_Problem to solve:_ For the material that follows, list every line containing the word "both".

_Task material:_
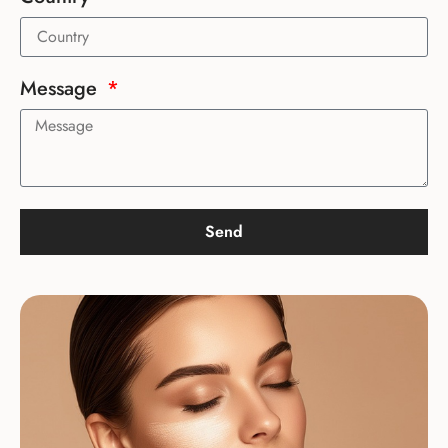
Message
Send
--
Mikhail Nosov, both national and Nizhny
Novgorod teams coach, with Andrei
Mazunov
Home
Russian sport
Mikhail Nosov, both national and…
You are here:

_Answer to this problem:_
Mikhail Nosov, both national and Nizhny
Mikhail Nosov, both national and…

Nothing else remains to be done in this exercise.